DoD officials strongly encouraged vendors to read through the draft RFP to answer many of their questions.

In repeated questions trying to answer many of the same concerns from industry during a press call later in the day on Tuesday, DoD official referred back to gate criteria.

“The department is not dictating how teams formulate but ultimately it will be a contract going to one particular proposal,” said Sharon Woods, the Defense Digital Service’s general counsel. “Those gate criteria really broadcast what the department is looking for and they are on a pass fail basis. I think industry, in particular will really understand what those criteria mean and understand how to position themselves to be competitive in this environment.”

Officials also struggled to explain why a single cloud vendor would make sense for DoD given the potential risks.

Tim Van Name, the deputy director of the ‎Defense Digital Service, said the solicitation meets the department’s requirements.

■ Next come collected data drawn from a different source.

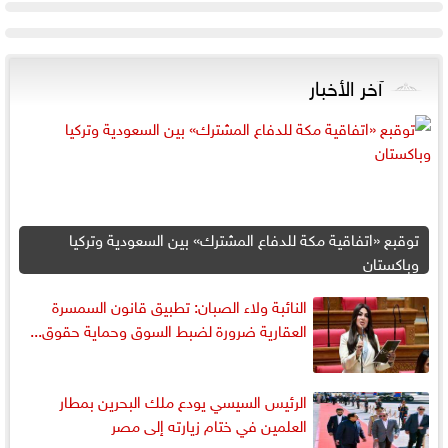
آخر الأخبار
توقبع «اتفاقية مكة للدفاع المشترك» بين السعودية وتركيا
وباكستان
النائبة ولاء الصبان: تطبيق قانون السمسرة
العقارية ضرورة لضبط السوق وحماية حقوق...
الرئيس السيسي يودع ملك البحرين بمطار
العلمين في ختام زيارته إلى مصر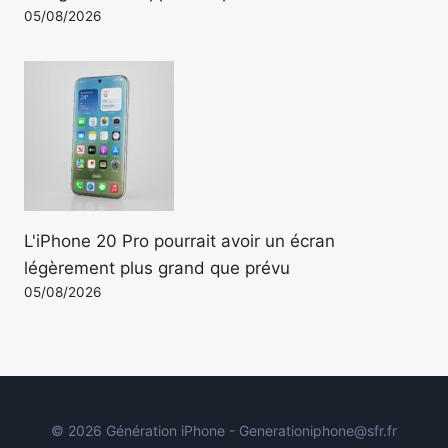
05/08/2026
L'iPhone 20 Pro pourrait avoir un écran
légèrement plus grand que prévu
05/08/2026
© 2026 Génération iPhone - Generationiphone@sfr.fr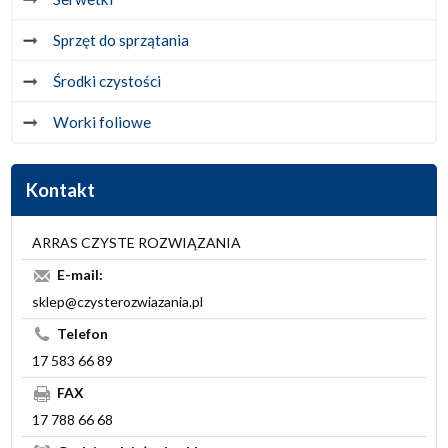
Sprzęt do sprzątania
Środki czystości
Worki foliowe
Kontakt
ARRAS CZYSTE ROZWIĄZANIA
E-mail:
sklep@czysterozwiazania.pl
Telefon
17 583 66 89
FAX
17 788 66 68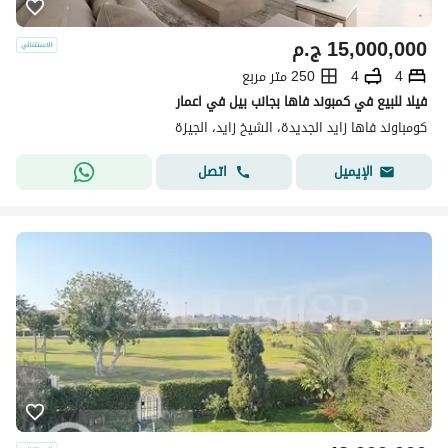
15,000,000
ج.م
4
4
250 متر مربع
فيلا للبيع في كمبوند فاها بجانب بيل في اعمار
كومباوند فاها زايد الجديدة، الشيخ زايد، الجيزة
اتصل
الإيميل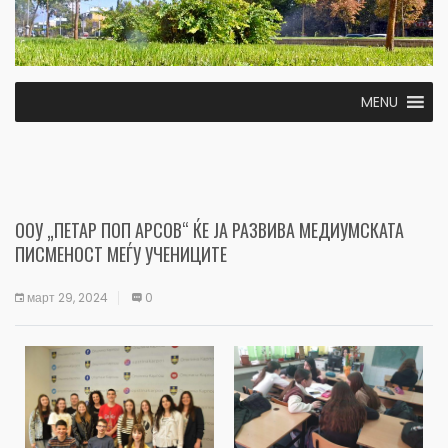
MENU
ООУ „ПЕТАР ПОП АРСОВ“ ЌЕ ЈА РАЗВИВА МЕДИУМСКАТА
ПИСМЕНОСТ МЕЃУ УЧЕНИЦИТЕ
март 29, 2024
0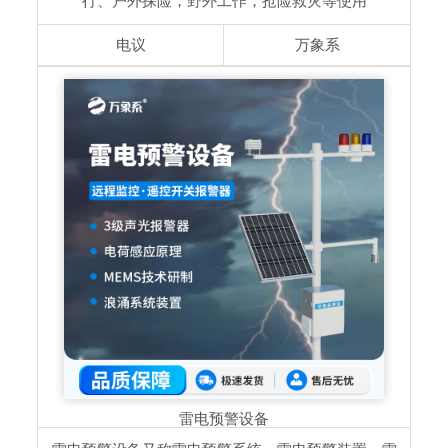
行、户外探险，野外工作，抢险救灾等使用
电议
万象系
雷电预警设备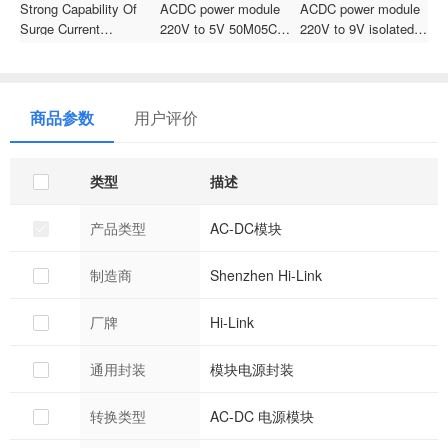
Strong Capability Of
ACDC power module
ACDC power module
H
Surge Current
220V to 5V 50M05C
220V to 9V isolated
Al
Protection 30D-7
GaN isolated regulated
step-down voltage
C
Thermal Resistor For
50W
regulator 10LD09
B
Conversion Power-
Supply
商品参数
用户评价
类型
描述
产品类型
AC-DC模块
制造商
Shenzhen Hi-Link
厂牌
Hi-Link
通用封装
模块电源封装
转换类型
AC-DC 电源模块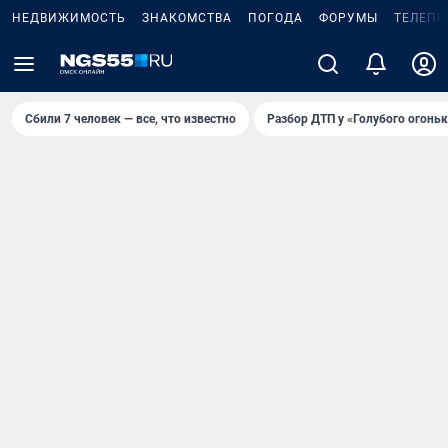
НЕДВИЖИМОСТЬ
ЗНАКОМСТВА
ПОГОДА
ФОРУМЫ
ТЕЛЕПР
Сбили 7 человек — все, что известно
Разбор ДТП у «Голубого огоньк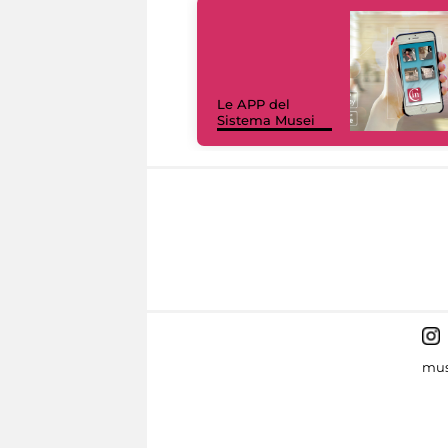
Le APP del
Sistema Musei
mus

“The lack of standardization and interoperability today create pretty significant barriers to accessing our data where and when it’s needed, especially on tactical edge on the battlefield. The decentralized management and our inability to automate provisioning and configuration overburdens our team,” Van Name said. “We believe that a multiple award cloud would exponentially increase the overall complexity. Systems in different clouds even when designed to work together would require complex integration, which raises the bar for the development, testing and ongoing maintenance. The department would have to manage the seams between the various cloud hosted applications and deal with the challenges associated with accessing data in multiple cloud environments. We are confident that this single award is the best approach for the department. But I want to reiterate very specifically this is a full and open competition and it’s about the best proposal.”

Essye Miller, DoD’s acting CIO, said part of what JEDI will do it hardened and standardize the more than 500 cloud projects currently underway across the military.

DoD created the Cloud Executive Steering Group in September and reconfigured it January, charging it with developing a way forward to get DoD to adopt commercial cloud more quickly.

Contractors have been closely watching the CESG, looking for more details and DoD’s acquisition strategy.

This is why the industry day was so important to finally answer questions.

Instead, DoD didn’t do enough to explain or alleviate industry concerns about its strategy or the future of JEDI and potentially created even more confusion.